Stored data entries
--- START ---
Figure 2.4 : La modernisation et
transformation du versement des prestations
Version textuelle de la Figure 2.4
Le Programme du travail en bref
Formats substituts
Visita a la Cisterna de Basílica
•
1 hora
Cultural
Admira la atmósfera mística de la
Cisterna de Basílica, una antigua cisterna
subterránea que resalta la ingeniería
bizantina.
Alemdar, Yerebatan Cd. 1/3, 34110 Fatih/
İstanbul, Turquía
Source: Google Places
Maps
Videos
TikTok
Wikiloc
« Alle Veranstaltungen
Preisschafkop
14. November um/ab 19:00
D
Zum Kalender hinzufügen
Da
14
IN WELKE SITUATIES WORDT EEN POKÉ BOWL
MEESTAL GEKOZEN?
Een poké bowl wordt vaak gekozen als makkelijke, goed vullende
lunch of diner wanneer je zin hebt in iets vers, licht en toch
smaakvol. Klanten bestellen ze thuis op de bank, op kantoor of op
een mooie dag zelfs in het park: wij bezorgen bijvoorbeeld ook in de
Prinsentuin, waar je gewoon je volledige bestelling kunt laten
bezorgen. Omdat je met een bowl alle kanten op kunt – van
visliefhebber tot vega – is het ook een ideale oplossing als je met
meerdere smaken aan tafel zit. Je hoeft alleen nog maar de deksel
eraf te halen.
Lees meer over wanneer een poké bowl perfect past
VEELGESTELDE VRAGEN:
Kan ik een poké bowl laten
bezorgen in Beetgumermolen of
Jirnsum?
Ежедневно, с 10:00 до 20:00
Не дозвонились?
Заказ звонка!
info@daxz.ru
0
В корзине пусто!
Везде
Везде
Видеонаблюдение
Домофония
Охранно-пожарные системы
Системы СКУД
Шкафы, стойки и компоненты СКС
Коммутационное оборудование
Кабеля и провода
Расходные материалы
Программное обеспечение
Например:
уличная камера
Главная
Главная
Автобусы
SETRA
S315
--- END ---
Work to be completed:
An exact restatement of the lines from the one with "info@daxz.ru" through the last line of the data is the only acceptable answer.

Reply to the exercise:
info@daxz.ru
0
В корзине пусто!
Везде
Везде
Видеонаблюдение
Домофония
Охранно-пожарные системы
Системы СКУД
Шкафы, стойки и компоненты СКС
Коммутационное оборудование
Кабеля и провода
Расходные материалы
Программное обеспечение
Например:
уличная камера
Главная
Главная
Автобусы
SETRA
S315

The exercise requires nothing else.